### Your instructions
Line count for the string "suites" in the records below: report that figure and nothing else.

########

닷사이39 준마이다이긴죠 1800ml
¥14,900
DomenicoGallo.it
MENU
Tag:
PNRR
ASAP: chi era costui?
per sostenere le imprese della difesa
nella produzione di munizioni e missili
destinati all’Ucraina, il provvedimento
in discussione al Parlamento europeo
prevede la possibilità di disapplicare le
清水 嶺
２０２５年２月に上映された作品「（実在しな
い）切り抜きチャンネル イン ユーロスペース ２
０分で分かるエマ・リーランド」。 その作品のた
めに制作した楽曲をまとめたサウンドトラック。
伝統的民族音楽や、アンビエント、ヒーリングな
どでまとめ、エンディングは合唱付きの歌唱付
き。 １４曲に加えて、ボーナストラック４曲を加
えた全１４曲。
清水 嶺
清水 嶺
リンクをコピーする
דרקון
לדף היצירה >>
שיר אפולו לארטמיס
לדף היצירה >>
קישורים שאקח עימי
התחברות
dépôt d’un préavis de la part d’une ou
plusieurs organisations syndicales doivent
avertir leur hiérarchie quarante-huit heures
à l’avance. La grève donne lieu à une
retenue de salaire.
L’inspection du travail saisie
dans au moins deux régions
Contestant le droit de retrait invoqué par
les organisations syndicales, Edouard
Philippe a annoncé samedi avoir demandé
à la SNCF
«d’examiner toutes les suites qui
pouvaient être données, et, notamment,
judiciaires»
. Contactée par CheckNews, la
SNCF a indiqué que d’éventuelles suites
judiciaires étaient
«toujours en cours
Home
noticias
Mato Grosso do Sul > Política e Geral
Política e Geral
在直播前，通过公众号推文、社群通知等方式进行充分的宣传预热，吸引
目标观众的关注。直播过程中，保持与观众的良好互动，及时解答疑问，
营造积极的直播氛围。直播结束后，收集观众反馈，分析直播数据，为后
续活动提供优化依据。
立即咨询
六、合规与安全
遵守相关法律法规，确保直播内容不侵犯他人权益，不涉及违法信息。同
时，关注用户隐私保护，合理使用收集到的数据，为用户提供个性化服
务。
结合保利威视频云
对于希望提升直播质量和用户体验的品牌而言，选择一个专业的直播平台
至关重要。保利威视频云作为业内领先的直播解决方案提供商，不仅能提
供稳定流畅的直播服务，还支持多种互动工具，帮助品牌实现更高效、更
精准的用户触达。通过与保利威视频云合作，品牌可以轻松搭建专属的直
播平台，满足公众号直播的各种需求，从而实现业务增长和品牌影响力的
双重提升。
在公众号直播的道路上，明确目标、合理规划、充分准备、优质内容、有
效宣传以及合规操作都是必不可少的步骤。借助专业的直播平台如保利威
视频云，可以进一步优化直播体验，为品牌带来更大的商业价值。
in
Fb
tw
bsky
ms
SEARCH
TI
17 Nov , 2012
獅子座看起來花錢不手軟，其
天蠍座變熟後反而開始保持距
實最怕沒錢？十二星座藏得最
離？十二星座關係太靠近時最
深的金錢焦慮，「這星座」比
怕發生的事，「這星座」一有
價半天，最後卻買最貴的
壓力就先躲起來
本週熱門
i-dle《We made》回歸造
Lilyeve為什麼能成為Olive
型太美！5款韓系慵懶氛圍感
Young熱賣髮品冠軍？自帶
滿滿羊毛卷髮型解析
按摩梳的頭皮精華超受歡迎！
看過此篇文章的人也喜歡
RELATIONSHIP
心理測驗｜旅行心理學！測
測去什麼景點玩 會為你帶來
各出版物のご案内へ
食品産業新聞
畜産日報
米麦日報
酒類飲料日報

########

### Task answer
2